R/word_exclusion.R

Defines functions word_exclusion0 remove_underscore remove_small_word

################ Info pour le développement
## Cette fonction prend un vecteur de chaine de caractères en entrée (i.e. un vecteur de verbatims)
## Cette fonction renvoie un vecteur de chaine de caractères de même longueur (si treatment = "NA") ou de longueure plus petite (si treatment ="REMOVE")
## Cette fonction pourra utiliser les packages stringr, qdapRegex

## doit renvoyer
## c("un Phrase avec un forme féminin et un verbe conjuguer","Un phrase avec un mot inconnu xxsf")

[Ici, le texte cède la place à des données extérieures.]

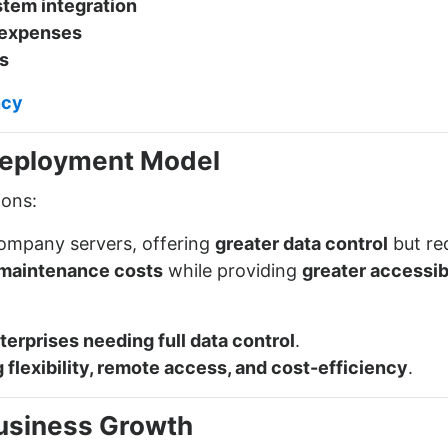
stem integration
 expenses
s
ncy
Deployment Model
ions:
company servers, offering
greater data control
but re
maintenance costs
while providing
greater accessibi
terprises needing full data control
.
flexibility, remote access, and cost-efficiency
.
 Business Growth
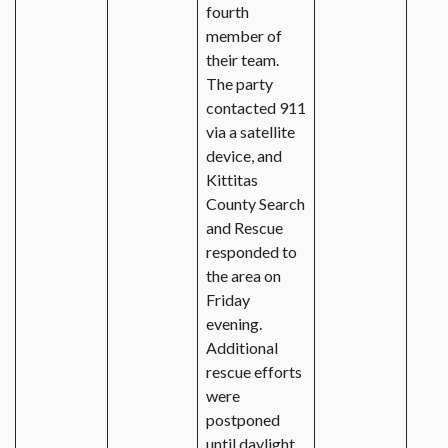
fourth
member of
their team.
The party
contacted 911
via a satellite
device, and
Kittitas
County Search
and Rescue
responded to
the area on
Friday
evening.
Additional
rescue efforts
were
postponed
until daylight.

## special_form peut prendre une ou plusieurs valeurs parmis : c("email","link","special_character","number","emoticon","punctuation")
## > Penser au fait que la fonction doit être Cross Platform
## > Penser aux performance (la fonction doit être rapide sur de longs et nombreux verbatims)
## > le paramètre excluded_word n'est pas encore utilisé.

## Taux de développement estimé : 75 %
## Next steps : faire des tests dans tous les sens y compris test de performance.


#' @export word_exclusion
word_exclusion <- make_parallel_func(word_exclusion0)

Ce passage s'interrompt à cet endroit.